The controls in Kirby Mass Attack are surprisingly elegant for a game that is touch-based. Tap on a spot on screen and all the kirbys will converge. Double-tap and the whole flock will come running. If you tap and hold, you can effectively gather up all your Kirbys, and draw a line which they will float on for a short distance. Individual Kirbys can be flicked to reach higher areas. There will be times where you need to attack multiple enemies at once, which is another time you will want to utilize the flick to divvy up your forces. Mostly the controls where a joy to use, but occasionally a Kirby could get stuck somewhere, or left behind when you have to move your troops very quickly. It was a minor frustration at worst.

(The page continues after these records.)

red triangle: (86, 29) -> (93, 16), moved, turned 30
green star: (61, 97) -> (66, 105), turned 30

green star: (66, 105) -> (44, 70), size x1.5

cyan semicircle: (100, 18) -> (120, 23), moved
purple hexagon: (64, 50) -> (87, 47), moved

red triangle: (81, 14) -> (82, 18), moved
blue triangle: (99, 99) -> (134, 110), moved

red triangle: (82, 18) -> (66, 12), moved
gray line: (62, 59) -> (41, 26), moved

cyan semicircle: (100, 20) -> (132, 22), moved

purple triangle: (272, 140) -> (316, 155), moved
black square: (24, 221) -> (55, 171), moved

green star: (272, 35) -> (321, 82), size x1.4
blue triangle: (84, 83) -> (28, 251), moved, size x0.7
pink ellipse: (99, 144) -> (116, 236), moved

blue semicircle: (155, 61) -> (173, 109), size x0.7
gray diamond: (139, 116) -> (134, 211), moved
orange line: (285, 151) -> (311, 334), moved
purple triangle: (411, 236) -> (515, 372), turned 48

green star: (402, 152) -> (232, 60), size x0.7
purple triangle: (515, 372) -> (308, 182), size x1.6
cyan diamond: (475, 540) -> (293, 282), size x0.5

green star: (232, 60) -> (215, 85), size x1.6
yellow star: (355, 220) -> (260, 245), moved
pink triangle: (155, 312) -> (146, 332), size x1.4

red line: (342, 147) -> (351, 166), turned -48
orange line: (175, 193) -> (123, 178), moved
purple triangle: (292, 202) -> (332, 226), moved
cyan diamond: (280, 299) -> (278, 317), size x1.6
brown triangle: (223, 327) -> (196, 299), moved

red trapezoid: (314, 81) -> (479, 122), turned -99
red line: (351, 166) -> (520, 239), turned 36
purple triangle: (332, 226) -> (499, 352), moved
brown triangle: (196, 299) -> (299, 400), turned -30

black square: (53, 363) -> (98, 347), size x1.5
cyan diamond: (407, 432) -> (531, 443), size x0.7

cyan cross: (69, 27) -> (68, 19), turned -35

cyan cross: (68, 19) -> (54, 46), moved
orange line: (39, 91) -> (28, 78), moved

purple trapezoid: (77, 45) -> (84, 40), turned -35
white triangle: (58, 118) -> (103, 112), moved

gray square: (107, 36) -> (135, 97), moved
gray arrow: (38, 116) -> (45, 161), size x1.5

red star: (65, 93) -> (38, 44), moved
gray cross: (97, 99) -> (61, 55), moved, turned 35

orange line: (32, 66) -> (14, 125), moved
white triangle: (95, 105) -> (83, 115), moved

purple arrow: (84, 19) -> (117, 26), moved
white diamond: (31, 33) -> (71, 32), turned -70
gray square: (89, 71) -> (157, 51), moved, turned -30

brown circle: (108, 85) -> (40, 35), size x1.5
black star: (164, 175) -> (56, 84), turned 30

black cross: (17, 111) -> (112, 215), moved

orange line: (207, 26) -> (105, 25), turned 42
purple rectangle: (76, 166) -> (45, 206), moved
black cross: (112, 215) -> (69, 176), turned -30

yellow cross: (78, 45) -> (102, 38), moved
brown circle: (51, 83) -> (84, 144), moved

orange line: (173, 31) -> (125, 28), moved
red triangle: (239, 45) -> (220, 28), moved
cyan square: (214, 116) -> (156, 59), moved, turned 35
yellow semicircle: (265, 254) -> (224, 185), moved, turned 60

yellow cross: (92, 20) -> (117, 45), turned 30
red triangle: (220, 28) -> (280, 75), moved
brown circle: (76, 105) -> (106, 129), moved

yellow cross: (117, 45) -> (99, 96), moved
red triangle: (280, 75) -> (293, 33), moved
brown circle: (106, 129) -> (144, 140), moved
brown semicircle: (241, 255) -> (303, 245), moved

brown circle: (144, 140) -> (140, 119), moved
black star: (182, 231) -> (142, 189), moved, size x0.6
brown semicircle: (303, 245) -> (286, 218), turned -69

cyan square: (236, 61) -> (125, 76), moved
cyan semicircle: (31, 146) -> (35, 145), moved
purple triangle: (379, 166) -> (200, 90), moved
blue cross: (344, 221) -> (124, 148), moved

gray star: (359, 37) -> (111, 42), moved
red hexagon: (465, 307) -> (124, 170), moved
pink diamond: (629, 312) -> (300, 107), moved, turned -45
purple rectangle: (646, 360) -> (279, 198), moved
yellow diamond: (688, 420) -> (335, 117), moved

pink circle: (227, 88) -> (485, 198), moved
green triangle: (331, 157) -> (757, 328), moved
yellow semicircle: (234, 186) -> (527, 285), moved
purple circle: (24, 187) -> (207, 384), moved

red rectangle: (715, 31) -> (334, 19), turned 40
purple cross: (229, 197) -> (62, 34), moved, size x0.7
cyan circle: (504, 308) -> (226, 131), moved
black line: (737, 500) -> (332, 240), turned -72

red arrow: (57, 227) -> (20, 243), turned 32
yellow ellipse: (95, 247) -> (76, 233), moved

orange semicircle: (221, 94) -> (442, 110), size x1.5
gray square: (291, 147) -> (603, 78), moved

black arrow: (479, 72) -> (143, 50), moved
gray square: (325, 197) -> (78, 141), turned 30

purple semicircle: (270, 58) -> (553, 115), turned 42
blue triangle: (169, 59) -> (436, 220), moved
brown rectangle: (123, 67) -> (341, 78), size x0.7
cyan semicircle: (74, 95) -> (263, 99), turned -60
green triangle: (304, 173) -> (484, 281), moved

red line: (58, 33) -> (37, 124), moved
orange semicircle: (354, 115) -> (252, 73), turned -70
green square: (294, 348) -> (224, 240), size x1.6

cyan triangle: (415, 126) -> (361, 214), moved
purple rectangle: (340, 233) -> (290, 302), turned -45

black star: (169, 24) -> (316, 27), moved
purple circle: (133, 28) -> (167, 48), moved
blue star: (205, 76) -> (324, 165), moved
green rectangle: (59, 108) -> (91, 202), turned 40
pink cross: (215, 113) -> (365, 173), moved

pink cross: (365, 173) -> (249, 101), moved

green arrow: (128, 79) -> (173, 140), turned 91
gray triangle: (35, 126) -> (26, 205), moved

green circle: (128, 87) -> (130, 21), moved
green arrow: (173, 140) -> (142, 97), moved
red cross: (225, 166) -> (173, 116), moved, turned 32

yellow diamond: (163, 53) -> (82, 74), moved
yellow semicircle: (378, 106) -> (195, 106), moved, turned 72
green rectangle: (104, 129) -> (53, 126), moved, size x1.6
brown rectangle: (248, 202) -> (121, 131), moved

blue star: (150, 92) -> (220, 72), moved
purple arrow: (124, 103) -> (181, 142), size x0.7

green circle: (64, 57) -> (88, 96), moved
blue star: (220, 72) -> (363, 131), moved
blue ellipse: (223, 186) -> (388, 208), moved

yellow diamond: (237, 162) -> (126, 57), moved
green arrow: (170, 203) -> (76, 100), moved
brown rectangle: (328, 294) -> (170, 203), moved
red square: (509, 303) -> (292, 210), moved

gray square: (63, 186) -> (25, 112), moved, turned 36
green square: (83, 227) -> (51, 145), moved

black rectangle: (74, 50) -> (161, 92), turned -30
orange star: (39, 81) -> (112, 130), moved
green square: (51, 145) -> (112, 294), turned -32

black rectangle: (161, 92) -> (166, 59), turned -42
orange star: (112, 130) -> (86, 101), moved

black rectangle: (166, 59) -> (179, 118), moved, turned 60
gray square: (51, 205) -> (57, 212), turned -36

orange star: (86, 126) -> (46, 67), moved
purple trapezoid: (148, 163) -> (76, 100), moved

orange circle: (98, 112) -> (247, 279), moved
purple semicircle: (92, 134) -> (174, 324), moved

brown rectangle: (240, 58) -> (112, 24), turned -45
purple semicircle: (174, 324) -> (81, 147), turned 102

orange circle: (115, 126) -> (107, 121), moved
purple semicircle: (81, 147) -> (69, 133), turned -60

Kirby Mass Attack works brilliantly as a portable game. Levels are easy to consume three to ten minute chunks. You can pick and choose what levels you tackle, so if you get stuck on one, most of the time you can just skip it. HAL Laboratory really explores the core game mechanic and introduces tons of variation on the main theme. Any time that I felt like I might be getting a little bored, or things felt like they might be getting repetitious, the next level would throw something completely crazy at you like having your whole herd of Kirbys jump into a giant Kirby tank, which, of course, shoots Kirbys. Not to mention the various bosses and mini-bosses you will encounter through out.

There is an absolute mountain of content here. The worlds all have different themes, and each level has a number of coins that you will want to collect, as they unlock even more content in the form of mini games. Many of the levels have multiple pathways and shortcuts, and they just beg to be played over again to pick up any missed coins, or to go for a higher medal. The mini games vary in quality and depth, but some are shockingly fun. The RPG battle mini game sticks out in my mind, as it seems like it could spawn its own game (I would buy it).

As what will almost certainly be one of the last first party games created for the Nintendo DS, Kirby Mass Attack is a fitting tribute. It is effortlessly charming, deceptively simple, and absolutely adorable without going into the realm of cavity-causing sweetness. It allows you to choose your own level of engagement, whether that is to romp though without a care in the world, or to take on the challenge of getting every collectable and gold medal. Which ever way you go, you are sure to have a great time with Kirby Mass Attack.

4 Stars

This review is based on a retail copy of Kirby Mass Attack provided by the reviewer. It is a Nintendo DS exclusive.